Too bad Ray can’t stay for long: it’s Maria’s baptism, where nothing happens except everyone getting completely wasted. Conor and Damon steal a bottle of whisky and retreat upstairs, where Damon tells Conor the suburbs are boring and we get the dialogue exchange of the night:

CONOR: It’s Calabasas
DAMON: Cala-asses more like
CONOR (laughs) That’s actually pretty funny

Later they get wasted and shoot up a bouncy house. Boys will be boys!

Amidst the celebrations (Bridget plays the guitar and Bunchy tearfully confronts Abby over her hiding her cancer.
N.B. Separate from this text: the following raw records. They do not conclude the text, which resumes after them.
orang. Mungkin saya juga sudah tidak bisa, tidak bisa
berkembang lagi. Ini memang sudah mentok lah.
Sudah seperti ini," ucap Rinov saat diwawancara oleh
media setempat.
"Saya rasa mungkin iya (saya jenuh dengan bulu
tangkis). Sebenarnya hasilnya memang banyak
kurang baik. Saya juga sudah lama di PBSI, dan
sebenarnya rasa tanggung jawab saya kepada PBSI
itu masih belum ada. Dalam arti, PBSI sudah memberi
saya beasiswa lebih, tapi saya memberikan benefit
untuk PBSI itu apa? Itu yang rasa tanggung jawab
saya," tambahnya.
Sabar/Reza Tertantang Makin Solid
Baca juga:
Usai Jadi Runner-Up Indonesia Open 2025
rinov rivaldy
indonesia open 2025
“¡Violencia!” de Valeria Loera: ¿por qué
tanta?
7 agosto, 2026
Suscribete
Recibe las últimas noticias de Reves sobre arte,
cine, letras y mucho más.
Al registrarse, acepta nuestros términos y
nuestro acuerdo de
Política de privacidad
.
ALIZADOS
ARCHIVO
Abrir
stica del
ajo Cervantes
Has Bunchy ever had a thought he hasn’t immediately expressed?) Ray receives a brief phone call from Mickey. His dad’s been formally charged with the great Armenian massacre, after gleefully recounting the events to a skeptical agent. He’ll be in jail for the rest of his life, but in turn facilitates the release of Belikov, who gives Ray a warm “fuck you” welcome when the two meet again face to face. Ray, at least, is on somewhat safe ground with the Russians again, thanks to his father’s sacrifice.
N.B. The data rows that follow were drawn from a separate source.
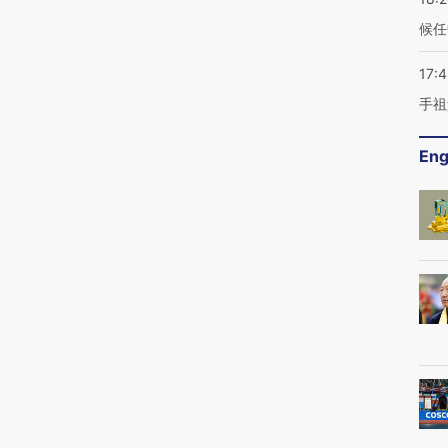
候任
17:
手祖
Eng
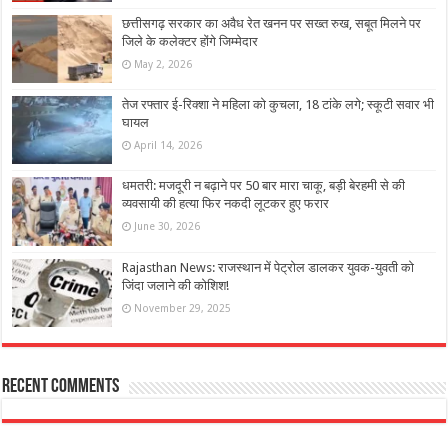
छत्तीसगढ़ सरकार का अवैध रेत खनन पर सख्त रुख, सबूत मिलने पर
जिले के कलेक्टर होंगे जिम्मेदार
May 2, 2026
तेज रफ्तार ई-रिक्शा ने महिला को कुचला, 18 टांके लगे; स्कूटी सवार भी
घायल
April 14, 2026
धमतरी: मजदूरी न बढ़ाने पर 50 बार मारा चाकू, बड़ी बेरहमी से की
व्यवसायी की हत्या फिर नकदी लूटकर हुए फरार
June 30, 2026
Rajasthan News: राजस्थान में पेट्रोल डालकर युवक-युवती को
जिंदा जलाने की कोशिश!
November 29, 2025
Recent Comments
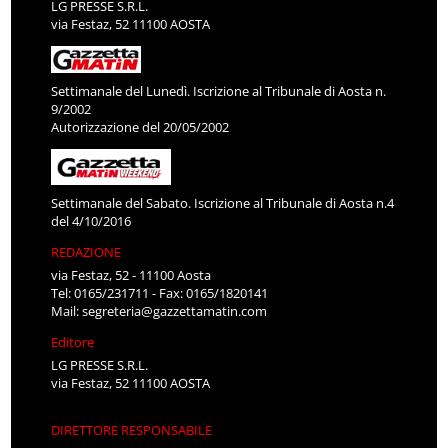
LG PRESSE S.R.L.
via Festaz, 52 11100 AOSTA
Settimanale del Lunedì. Iscrizione al Tribunale di Aosta n.
9/2002
Autorizzazione del 20/05/2002
Settimanale del Sabato. Iscrizione al Tribunale di Aosta n.4
del 4/10/2016
REDAZIONE
via Festaz, 52 - 11100 Aosta
Tel: 0165/231711 - Fax: 0165/1820141
Mail:
segreteria@gazzettamatin.com
Editore
LG PRESSE S.R.L.
via Festaz, 52 11100 AOSTA
DIRETTORE RESPONSABILE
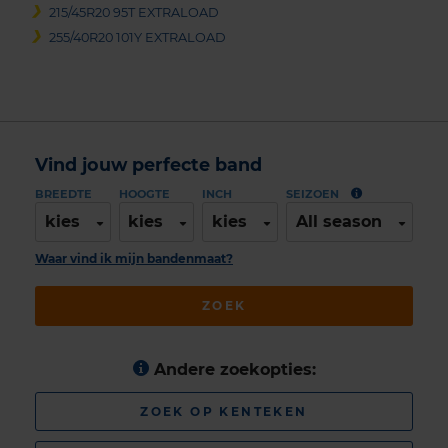
215/45R20 95T EXTRALOAD
255/40R20 101Y EXTRALOAD
Vind jouw perfecte band
BREEDTE
HOOGTE
INCH
SEIZOEN
kies
kies
kies
All season
Waar vind ik mijn bandenmaat?
ZOEK
Andere zoekopties:
ZOEK OP KENTEKEN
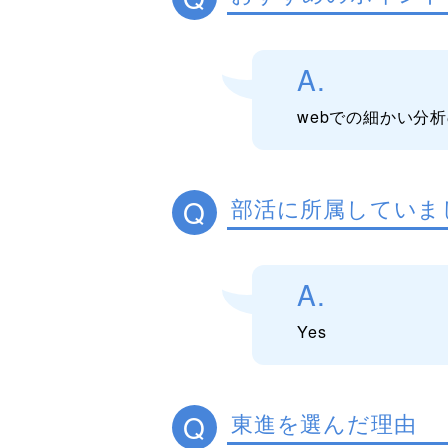
A.
webでの細かい分
Q
部活に所属していま
A.
Yes
Q
東進を選んだ理由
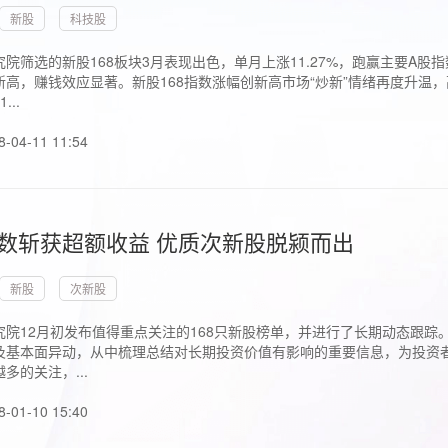
新股
科技股
院筛选的新股168板块3月表现出色，单月上涨11.27%，跑赢主要A
高，赚钱效应显著。新股168指数涨幅创新高市场“炒新”情绪再度升温，
..
8-04-11 11:54
指数斩获超额收益 优质次新股脱颍而出
新股
次新股
究院12月初发布值得重点关注的168只新股榜单，并进行了长期动态跟踪
及基本面异动，从中梳理总结对长期投资价值有影响的重要信息，为投资者
多的关注，...
8-01-10 15:40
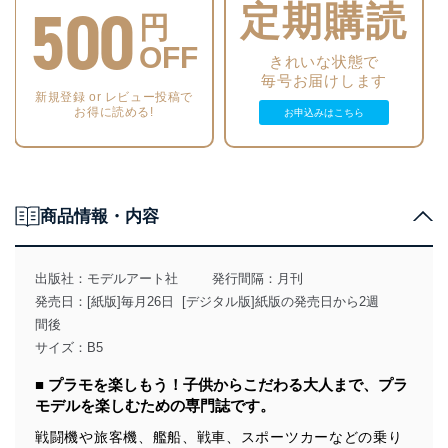
500
定期購読
ホンダ シビック フェリオ VTi“ ブルー” ハセガワ1/24：右衛門
円
・超ざっくり解説!歴代シビックの系譜
OFF
きれいな状態で
【特別記事】水性ホビーカラー 300番台を速攻で塗ってみた!
毎号お届けします
・まずは基本から!?絶妙なグレーの塗り分けもこれでバッチリ!
新規登録 or レビュー投稿で
F-16CJ（ ブロック50）ファイティング ファルコン ハセガワ1/72：真鍋
お得に読める!
お申込みはこちら
陸
・さらば調色の悩み!水性ホビーカラーの筆塗り塗装でベトナム迷彩を仕
上げる
F-104 スターファイター（C型）“ベトナム戦争 第479戦術戦闘航空団”
ハセガワ1/48 ：木村誠二
商品情報・内容
【NEW KIT REVIEW】
・フランス軽戦車 H39 タミヤ1/35：atk-penpen
・ドイツ Pkw.K1 キューベルワーゲン82型（北アフリカ仕様）
出版社：
モデルアート社
発行間隔：月刊
ドイツ Pkw.K1 キューベルワーゲン82型（東部戦線仕様）
発売日：[紙版]毎月26日 [デジタル版]紙版の発売日から2週
ドイツ Pkw.K1 キューベルワーゲン823型 モンモデル1/35：からし大根
・ユンカースF13 初期生産型 ミニアート1/48：馬関のとら。
間後
サイズ：B5
【連 載】
・モデリングJASDF：秋山いさみ
■ プラモを楽しもう！子供からこだわる大人まで、プラ
・艦船諸国漫遊記：鯨水庵八十八
モデルを楽しむための専門誌です。
・ワールドスケールモデラー：竹村典夫
・ナナニイスポットライト：エーギル
戦闘機や旅客機、艦船、戦車、スポーツカーなどの乗り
That safe ground doesn’t last long. Desperate to wash his hands of Belikov, Ray delivers a big sack of money personally to the Russian’s crime mansion, declaring himself out of the game. A subdued Belikov tells him to keep the money in return for one more favor: disposing of the body of Ray’s favorite Jon Cryer superfan. It’s a reveal you see coming the moment they first meet, but Ray’s distress is palpable. Liev Schrieber is a terrific actor, but his portrayal of Ray Donovan is only given so much room to maneuver most of the time. His holding back tears during his phone call with Mickey, and his restrained heartbreak over the Russian girl’s death is more range than we’ve seen from him in forever, and it helps elevate a “meh” twist.

The (we must assume) murder of the girl is a step too far for Ray, who’s drunk and dangling by a thread anyway. At the dock, where Belikov tells him they’ll stuff the girl into a crate and ship them to his people in Moscow, he snaps and murders Belikov. It’s a visceral, brutal moment, and more shocking/affecting than I’ve come to expect of this show. Ray stuffs Belikov’s body in the Moscow-bound box and gives his friend the most honorable burial a man like him is capable of: dumping her outside a morgue wrapped in a topsheet.

Ray’s retribution feels justified, but it’s cast in an ugly light given Mickey’s situation: who is now in jail pretty needlessly thanks to Ray re-inviting the fury of the Russian mob. Repercussions are coming, but I hope it’s more than just another gang shootout Ray will have to face.